TASK REQUIREMENTS: Your result should be the lines holding the word "jest", copied from the entries below.

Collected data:
- - -
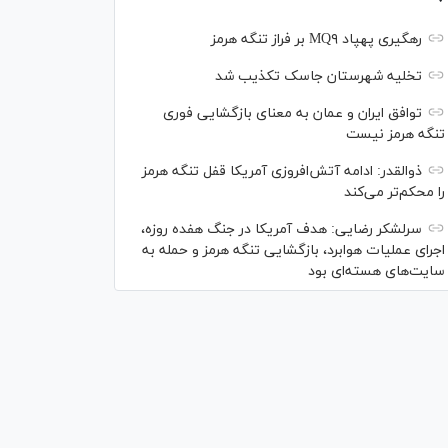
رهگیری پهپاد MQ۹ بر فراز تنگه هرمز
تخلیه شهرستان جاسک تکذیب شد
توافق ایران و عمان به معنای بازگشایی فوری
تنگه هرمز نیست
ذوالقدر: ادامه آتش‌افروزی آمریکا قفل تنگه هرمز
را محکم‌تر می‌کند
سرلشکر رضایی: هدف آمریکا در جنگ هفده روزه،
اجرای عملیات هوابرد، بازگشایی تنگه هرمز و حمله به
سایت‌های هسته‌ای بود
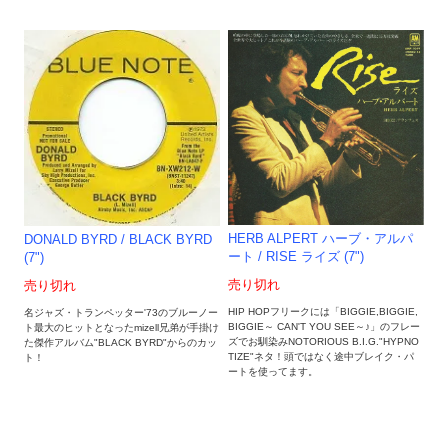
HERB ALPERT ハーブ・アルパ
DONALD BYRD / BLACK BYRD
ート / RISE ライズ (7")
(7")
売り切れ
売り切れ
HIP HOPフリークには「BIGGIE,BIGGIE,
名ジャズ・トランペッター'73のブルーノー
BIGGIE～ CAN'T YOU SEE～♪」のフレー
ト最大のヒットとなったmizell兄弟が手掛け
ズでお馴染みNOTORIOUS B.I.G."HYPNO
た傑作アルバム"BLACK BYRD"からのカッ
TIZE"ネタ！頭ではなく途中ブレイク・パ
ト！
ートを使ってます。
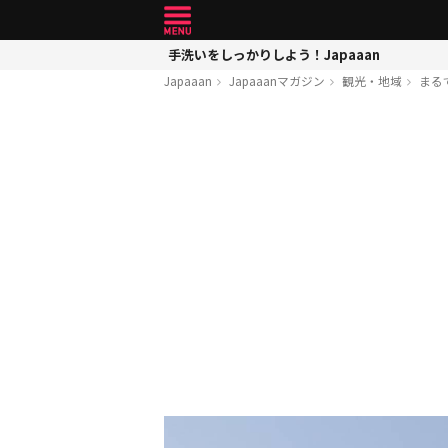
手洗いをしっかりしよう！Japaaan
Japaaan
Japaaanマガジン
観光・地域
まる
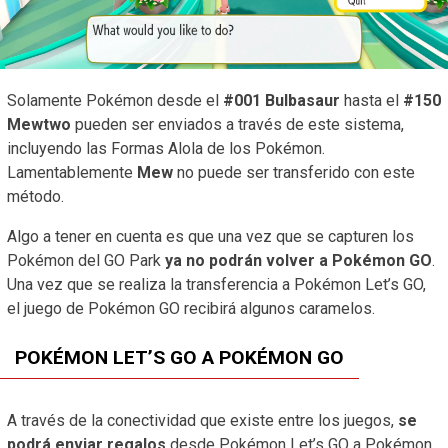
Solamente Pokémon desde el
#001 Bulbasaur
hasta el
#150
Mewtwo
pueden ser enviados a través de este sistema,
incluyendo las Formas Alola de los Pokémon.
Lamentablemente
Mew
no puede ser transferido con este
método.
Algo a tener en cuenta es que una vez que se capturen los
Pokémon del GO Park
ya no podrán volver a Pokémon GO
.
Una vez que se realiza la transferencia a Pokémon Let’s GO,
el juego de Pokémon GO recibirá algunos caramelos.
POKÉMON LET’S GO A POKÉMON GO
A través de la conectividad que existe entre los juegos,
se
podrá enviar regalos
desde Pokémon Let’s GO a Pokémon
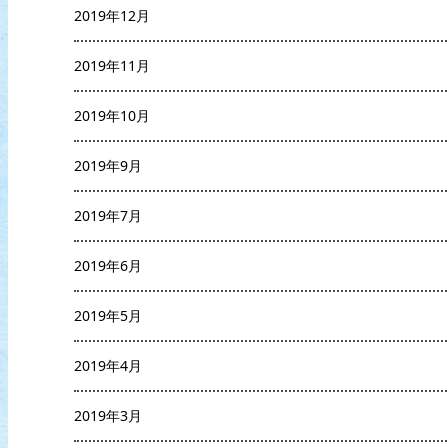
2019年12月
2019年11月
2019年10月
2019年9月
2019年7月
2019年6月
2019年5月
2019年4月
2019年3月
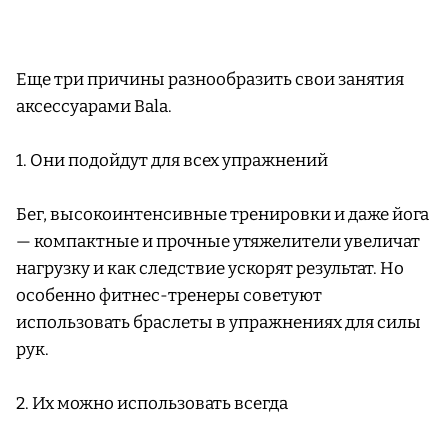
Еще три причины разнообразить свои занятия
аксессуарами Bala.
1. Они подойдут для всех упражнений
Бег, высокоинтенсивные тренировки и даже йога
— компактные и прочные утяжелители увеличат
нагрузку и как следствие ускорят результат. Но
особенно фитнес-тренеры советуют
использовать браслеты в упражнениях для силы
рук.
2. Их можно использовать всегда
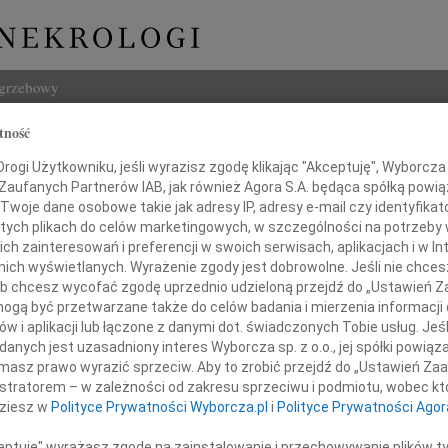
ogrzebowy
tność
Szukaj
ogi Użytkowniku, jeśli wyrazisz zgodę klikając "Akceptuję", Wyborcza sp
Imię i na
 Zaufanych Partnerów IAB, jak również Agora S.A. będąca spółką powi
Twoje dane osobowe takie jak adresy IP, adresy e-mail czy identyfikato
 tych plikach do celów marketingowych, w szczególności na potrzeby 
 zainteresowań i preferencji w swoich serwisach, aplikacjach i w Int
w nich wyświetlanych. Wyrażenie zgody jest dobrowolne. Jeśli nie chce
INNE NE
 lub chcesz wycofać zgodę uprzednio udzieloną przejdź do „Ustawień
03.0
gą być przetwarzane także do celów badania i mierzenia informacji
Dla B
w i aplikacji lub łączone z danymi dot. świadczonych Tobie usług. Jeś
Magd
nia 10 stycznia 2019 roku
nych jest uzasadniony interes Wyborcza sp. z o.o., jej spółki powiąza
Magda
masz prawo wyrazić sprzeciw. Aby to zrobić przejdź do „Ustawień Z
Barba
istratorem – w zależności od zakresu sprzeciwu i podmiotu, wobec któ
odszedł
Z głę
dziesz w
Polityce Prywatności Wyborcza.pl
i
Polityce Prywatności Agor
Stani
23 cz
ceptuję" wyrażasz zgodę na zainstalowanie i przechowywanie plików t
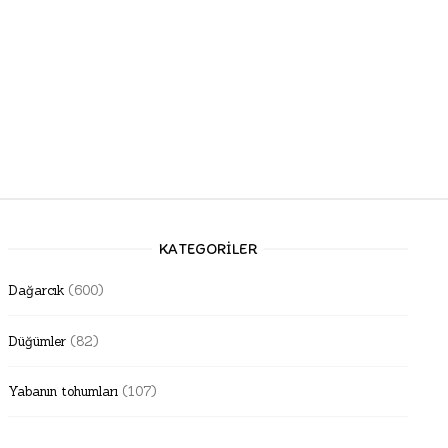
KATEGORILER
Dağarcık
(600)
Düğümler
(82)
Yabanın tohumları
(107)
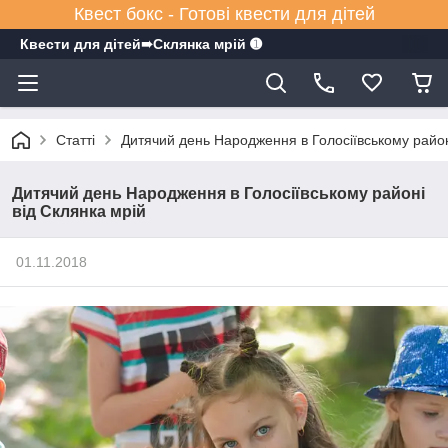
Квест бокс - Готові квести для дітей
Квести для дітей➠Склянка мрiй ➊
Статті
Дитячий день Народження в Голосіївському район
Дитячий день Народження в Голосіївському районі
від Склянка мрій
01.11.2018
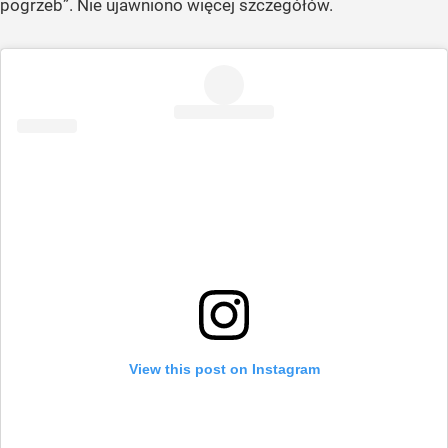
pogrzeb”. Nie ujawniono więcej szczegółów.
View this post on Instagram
- - -
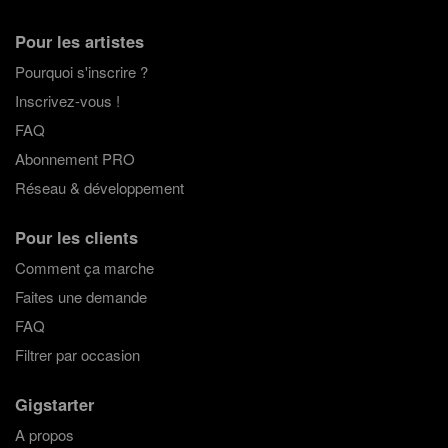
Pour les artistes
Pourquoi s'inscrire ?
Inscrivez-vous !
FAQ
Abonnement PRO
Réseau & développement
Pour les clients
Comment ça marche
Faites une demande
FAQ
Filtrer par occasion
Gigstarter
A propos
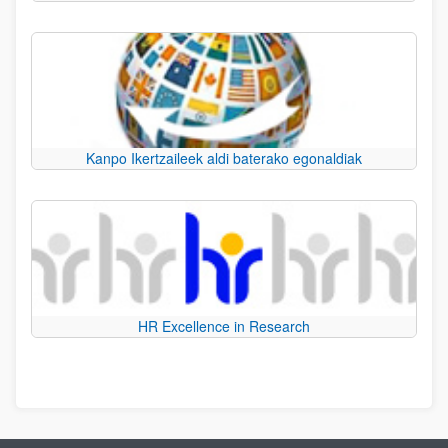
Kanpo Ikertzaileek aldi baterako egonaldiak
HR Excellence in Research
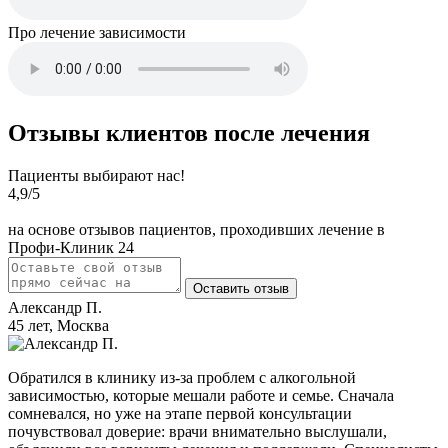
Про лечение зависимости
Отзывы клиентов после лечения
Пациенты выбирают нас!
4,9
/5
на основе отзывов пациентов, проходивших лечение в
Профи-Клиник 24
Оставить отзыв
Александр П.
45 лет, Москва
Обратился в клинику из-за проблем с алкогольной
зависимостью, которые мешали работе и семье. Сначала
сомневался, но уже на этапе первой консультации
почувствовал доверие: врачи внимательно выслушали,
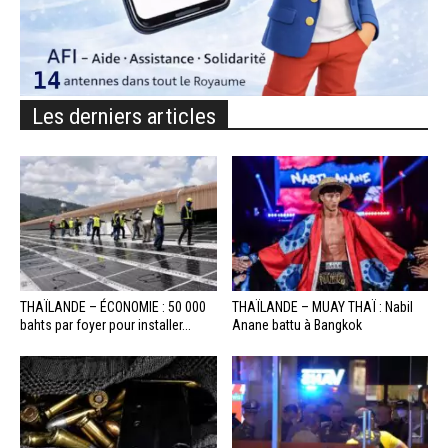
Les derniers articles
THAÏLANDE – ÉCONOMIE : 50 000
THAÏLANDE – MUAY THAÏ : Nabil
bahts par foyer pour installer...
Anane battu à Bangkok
- - -
RESULT:
w nich wyświetlanych. Wyrażenie zgody jest dobrowolne. Jeśli nie chce
nych jest uzasadniony interes Wyborcza sp. z o.o., jej spółki powiąza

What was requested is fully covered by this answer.